From A 3rd Serving of Chicken Soup for the Soul

The Ice Cream Girl

Eleanor didn’t know what was wrong with Grandma. She was always forgetting things, like where she put the sugar, when to pay her bills, and what time to be ready to be picked up for grocery shopping.

“What’s wrong with Grandma?” Eleanor asked. “She used to be such a neat lady. Now she looks sad and lost and doesn’t remember things.”

“Grandma’s just getting old,” Mother said. “She needs a lot of love right now, dear.”

“What’s it like to get old?” Eleanor asked. “Does everybody forget things? Will I?”
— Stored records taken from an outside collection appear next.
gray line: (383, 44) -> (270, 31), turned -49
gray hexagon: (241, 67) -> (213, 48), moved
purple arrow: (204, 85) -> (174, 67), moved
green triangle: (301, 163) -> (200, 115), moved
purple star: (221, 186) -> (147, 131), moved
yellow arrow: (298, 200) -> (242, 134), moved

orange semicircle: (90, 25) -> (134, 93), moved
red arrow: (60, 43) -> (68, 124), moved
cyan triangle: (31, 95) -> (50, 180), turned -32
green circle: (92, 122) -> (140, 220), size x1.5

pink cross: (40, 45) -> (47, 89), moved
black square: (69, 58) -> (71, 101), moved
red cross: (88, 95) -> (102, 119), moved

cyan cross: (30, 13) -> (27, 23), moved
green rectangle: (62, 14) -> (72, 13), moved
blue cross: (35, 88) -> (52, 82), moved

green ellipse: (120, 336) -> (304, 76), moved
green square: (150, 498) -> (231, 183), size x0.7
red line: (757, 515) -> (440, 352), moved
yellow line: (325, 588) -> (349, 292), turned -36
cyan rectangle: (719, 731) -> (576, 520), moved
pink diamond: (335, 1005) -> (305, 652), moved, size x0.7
“Not everyone forgets things when they get old, Eleanor. We think Grandma may have Alzheimer’s disease, and that makes her forget more. We may have to put her in a nursing home to get the proper care she needs.”
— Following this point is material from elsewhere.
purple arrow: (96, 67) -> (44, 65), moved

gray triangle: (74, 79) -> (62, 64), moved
“Oh, Mother! That’s terrible! She’ll miss her own little house so much, won’t she?”

“Maybe, but there isn’t much else we can do. She’ll get good care there and make some new friends.”
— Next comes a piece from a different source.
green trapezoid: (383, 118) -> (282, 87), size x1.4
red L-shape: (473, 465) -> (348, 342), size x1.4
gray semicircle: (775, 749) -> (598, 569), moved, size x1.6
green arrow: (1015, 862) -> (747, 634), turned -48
Eleanor looked sorrowful. She didn’t like the idea at all.

“Can we go and see her often?” she asked. “I’ll miss talking to Grandma, even if she does forget things.”

“We can go on weekends,” Mother answered. “We can take her a present.”

“Like ice cream? Grandma loves strawberry ice cream!” Eleanor smiled.

“Strawberry ice cream it is!” Mother said.

The first time they visited Grandma in the nursing home, Eleanor wanted to cry.

“Mother, almost all of the people are in wheelchairs,” she said.

“They have to be. Otherwise they’d fall,” Mother explained. “Now when you see Grandma, smile and tell her how nice she looks.”

Grandma sat all by herself in a corner of the room they called the sun parlor. She sat looking out at the trees.

Eleanor hugged Grandma. “Look,” she said, “we brought you a present—your favorite, strawberry ice cream!”

Grandma took the Dixie cup and the spoon and began eating without saying a word.

“I’m sure she’s enjoying it, dear,” Eleanor’s mother assured her.

“But she doesn’t seem to know us.” Eleanor was disappointed.

“You have to give her time,” Mother said. “She’s in new surroundings, and she has to make an adjustment.”

But the next time they visited Grandma it was the same. She ate the ice cream and smiled at them, but she didn’t say anything.

“Grandma, do you know who I am?” Eleanor asked.

“You’re the girl who brings me the ice cream,” Grandma said.

“Yes, but I’m Eleanor, too, your granddaughter. Don’t you remember me?” she asked, throwing her arms around the old lady.

Grandma smiled faintly.

“Remember? Sure I remember. You’re the girl who brings me ice cream.”

Suddenly Eleanor realized that Grandma would never remember her. Grandma was living in a world all her own, in a world of shadowy memories and loneliness.

“Oh, how I love you, Grandma!” she said. Just then she saw a tear roll down Grandma’s cheek.

“Love,” she said. “I remember love.”

“You see, dear, that’s all she wants,” Mother said. “Love.”

“I’ll bring her ice cream every weekend then, and hug her even if she doesn’t remember me,” Eleanor said.

After all, that was more important—to remember love rather than someone’s name.